Fourteen days of difference between Bradford City and Huddersfield Town

Huddersfield Town line up for a League Cup second round game against Sheffield United looking at a break from the league to give them the same kind of boost they had when they beat Bradford City 4-0 two weeks ago.

In the two matches after that, Town have recorded a single point and go into the game against the Championship side on the back of a 3-1 home defeat to MK Dons after which Stan Ternant admitted he had “picked the wrong team“. This, coupled with the single point on the opening day leaves Town – retroactively many people’s favourites for promotion – struggling with two points.

Meanwhile, back at Valley Parade, not a goal has passed Rhys Evans since the fourth strike from Huddersfield and two Bantam goals in each game have put City in a commanding position in League Two’s embryonic table.

All of which contrasts sharply with the mood and the nerves after the Town defeat. The thought now that City might not have enough in the locker for a promotion campaign – “Its not nice watching your team getting beat, but i am sure you will get plenty of practice this season (sic)” as one Town fan who commented to BfB said – has been put to bed by Saturday’s impressive win over Rochdale.

Much is talked about Stuart McCall’s abilities as a manager but this is – on the whole – in the context of his recruitment abilities and the results his teams get which to date have been mixed but the first gold star in the golden haired manager’s portfolio comes from his minimise-and-move-on that followed the thrashing at Legoland. “It happened”, McCall’s manner said after, “Get over it.”

So City’s midweek is taken up watching Barry Conlon put five past Grimsby’s kids and casting an eye over the newboy from Brazil Italo Maciel while Town line up against McCall’s former side looking for a victory but knowing that the league form must take precedence.
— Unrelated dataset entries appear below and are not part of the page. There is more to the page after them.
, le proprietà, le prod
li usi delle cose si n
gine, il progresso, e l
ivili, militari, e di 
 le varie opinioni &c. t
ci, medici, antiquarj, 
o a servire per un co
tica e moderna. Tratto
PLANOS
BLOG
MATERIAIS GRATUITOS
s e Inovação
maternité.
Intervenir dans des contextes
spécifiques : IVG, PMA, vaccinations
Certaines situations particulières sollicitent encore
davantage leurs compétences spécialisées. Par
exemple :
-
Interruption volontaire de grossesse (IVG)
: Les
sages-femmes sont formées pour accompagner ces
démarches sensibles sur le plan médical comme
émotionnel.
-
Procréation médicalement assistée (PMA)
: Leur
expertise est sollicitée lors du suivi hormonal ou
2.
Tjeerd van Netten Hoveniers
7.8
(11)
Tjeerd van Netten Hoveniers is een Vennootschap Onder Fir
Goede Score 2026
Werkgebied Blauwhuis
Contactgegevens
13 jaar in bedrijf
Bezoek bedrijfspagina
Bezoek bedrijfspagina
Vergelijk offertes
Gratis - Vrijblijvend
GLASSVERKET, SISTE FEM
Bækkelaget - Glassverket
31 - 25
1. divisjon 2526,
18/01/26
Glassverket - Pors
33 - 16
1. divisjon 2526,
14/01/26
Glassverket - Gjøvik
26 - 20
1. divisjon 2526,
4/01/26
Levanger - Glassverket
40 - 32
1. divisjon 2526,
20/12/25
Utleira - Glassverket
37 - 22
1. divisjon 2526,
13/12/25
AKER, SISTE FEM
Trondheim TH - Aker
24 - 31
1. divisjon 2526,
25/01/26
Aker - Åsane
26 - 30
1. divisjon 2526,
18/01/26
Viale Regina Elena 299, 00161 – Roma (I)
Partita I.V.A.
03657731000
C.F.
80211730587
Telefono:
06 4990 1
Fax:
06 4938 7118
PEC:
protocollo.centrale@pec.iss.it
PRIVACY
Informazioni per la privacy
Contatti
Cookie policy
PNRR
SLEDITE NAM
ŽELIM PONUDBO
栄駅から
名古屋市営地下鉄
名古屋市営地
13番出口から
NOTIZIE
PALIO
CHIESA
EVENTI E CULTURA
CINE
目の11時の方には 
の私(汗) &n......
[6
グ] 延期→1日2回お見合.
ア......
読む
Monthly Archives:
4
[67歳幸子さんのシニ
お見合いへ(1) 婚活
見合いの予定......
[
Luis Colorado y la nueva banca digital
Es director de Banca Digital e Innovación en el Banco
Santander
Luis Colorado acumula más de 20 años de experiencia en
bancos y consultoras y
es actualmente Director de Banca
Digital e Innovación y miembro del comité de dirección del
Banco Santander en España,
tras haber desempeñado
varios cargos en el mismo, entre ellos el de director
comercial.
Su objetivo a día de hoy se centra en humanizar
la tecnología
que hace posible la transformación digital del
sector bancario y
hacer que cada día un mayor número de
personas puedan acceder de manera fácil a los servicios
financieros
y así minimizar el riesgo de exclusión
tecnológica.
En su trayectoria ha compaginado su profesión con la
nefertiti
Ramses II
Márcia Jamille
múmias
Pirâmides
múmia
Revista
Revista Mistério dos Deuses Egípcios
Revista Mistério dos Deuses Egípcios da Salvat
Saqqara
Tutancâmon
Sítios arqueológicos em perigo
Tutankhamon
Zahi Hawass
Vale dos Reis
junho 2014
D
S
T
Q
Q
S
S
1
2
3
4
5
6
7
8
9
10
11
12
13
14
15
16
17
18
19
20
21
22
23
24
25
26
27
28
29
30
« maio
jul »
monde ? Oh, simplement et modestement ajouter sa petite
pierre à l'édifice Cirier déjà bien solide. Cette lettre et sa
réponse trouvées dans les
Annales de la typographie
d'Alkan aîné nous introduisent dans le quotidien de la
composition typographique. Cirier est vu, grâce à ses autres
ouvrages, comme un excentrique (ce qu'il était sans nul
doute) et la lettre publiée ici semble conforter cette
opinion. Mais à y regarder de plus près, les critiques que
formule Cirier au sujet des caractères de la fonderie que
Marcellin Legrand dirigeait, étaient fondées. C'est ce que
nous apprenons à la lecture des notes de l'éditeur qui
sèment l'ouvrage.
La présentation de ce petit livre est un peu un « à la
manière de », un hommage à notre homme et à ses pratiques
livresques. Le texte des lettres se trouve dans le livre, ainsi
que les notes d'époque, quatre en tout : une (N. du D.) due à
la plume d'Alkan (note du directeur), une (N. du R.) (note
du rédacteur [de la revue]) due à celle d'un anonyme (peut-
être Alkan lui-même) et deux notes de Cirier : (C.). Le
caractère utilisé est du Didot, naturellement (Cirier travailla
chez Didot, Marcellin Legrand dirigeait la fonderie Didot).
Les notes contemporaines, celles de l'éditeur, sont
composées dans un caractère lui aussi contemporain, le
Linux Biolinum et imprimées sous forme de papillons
A slow start can be navigated around – City won promotion after two points in seven games in 1998/99 – but the League Cup is an unwelcome distraction from getting the campaign on track.

The gulf that separated the teams fifteen days ago could – at the weekend should Millwall and Hereford win and Aldershot Town lose – be reduced to a single space spanning from the bottom of one division to the top of another.

Now who would have thought that fourteen days ago?